Grayscale mode works on a similar principle. Social media platforms are designed in colour because colour triggers emotional responses and increases engagement. Switching your phone to grayscale (available in Accessibility settings on both iOS and Android) makes the visual environment less stimulating. Many people who try it report significantly reduced usage within a week.
2. Substitution, not elimination
Trying to simply stop a habitual behaviour is significantly harder than replacing it. The habit loop — cue, routine, reward — doesn’t disappear when you remove the routine; the cue still fires and you feel the pull. The most durable changes come from substituting a different routine that delivers a similar (but healthier) reward.
For scrolling habits, this means having something else to reach for. Not “nothing” — nothing is hard. A short read, a book, a newsletter you actually enjoy. The goal is not to become someone who doesn’t consume information. The goal is to consume information that leaves you better off than when you started.
3. Scheduled consumption windows
Checking the news once a day, at a fixed time, is a practice that appeared across human history for most of the time that news has existed. The newspaper arrived once a day. You read it. You moved on. The 24-hour news cycle and the smartphone made perpetual consumption possible; it did not make it necessary.
Defining a window — say, 20 minutes at lunch, not in bed — constrains consumption without eliminating it. Crucially, it removes the ambient anxiety of needing to “keep up.” You will check at lunch. Until then, you’re not missing anything that can’t wait.

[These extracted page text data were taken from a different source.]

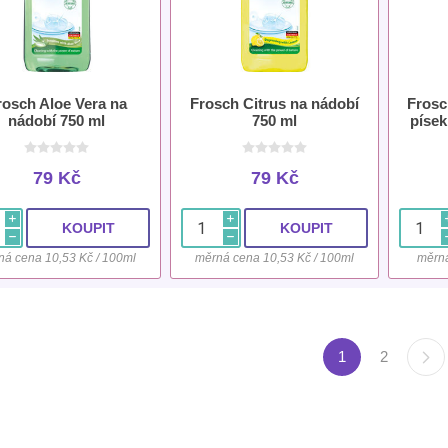
rosch Aloe Vera na
Frosch Citrus na nádobí
Frosc
nádobí 750 ml
750 ml
písek
79 Kč
79 Kč
i
i
h
h
ná cena 10,53 Kč / 100ml
měrná cena 10,53 Kč / 100ml
měrná
1
2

4. Phone out of the bedroom
The timing of phone use matters. Using your phone within an hour of sleep significantly worsens sleep quality, and worse sleep makes the prefrontal cortex — the seat of impulse control — less effective the following day. The cycle compounds: poor sleep makes it harder to resist scrolling; scrolling makes sleep worse.

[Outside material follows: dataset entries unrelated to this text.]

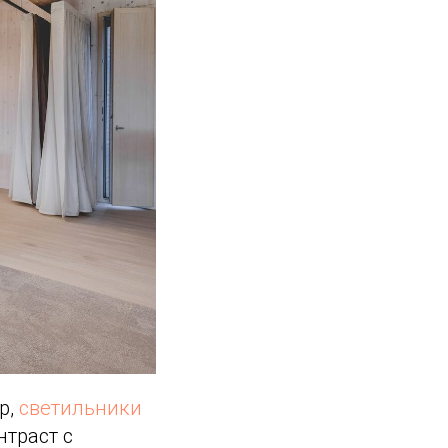
р,
светильники
траст с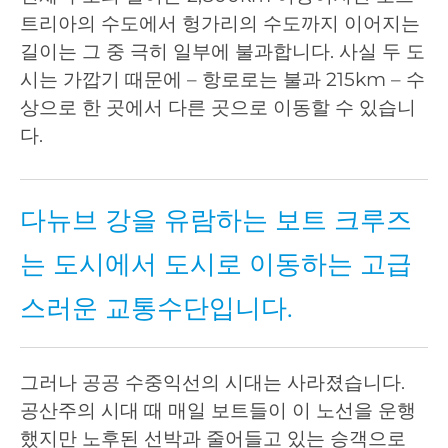
트리아의 수도에서 헝가리의 수도까지 이어지는
길이는 그 중 극히 일부에 불과합니다. 사실 두 도
시는 가깝기 때문에 – 항로로는 불과 215km – 수
상으로 한 곳에서 다른 곳으로 이동할 수 있습니
다.
다뉴브 강을 유람하는 보트 크루즈
는 도시에서 도시로 이동하는 고급
스러운 교통수단입니다.
그러나 공공 수중익선의 시대는 사라졌습니다.
공산주의 시대 때 매일 보트들이 이 노선을 운행
했지만 노후된 선박과 줄어들고 있는 승객으로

Charging your phone in another room is the single highest-impact physical change most people can make. An analogue alarm clock costs less than £10 and removes the only legitimate reason most people give for having a phone by their bed.
5. Audit what you actually want to know
Most people have never explicitly decided what information they actually want in their lives. The default is everything, all the time, ranked by engagement. A more intentional approach is to ask: what five topics, if I understood them better, would most improve my decisions and my life?
For most people, this list is something like: their health, their finances, their field of work, what’s happening in the world, and how their own mind works. These are not obscure or niche — they are the foundational domains of a good life. But the typical information diet is radically misaligned with them, dominated by current events, celebrity news, and content optimised for engagement rather than understanding.
The deeper question
Doomscrolling is not really about phones. It’s about what we do with our attention, and whether we make that choice deliberately or by default.
Human attention is finite. It does not renew. Every minute spent watching content you didn’t choose, about things that don’t matter to you, is a minute that didn’t go toward the things that do. This isn’t a moral argument — it’s an accounting one.
The goal isn’t to stop consuming information. Information is valuable. The goal is an information diet that is as deliberate as a food diet — something you choose, in amounts you choose, because it makes you better, not because it’s there.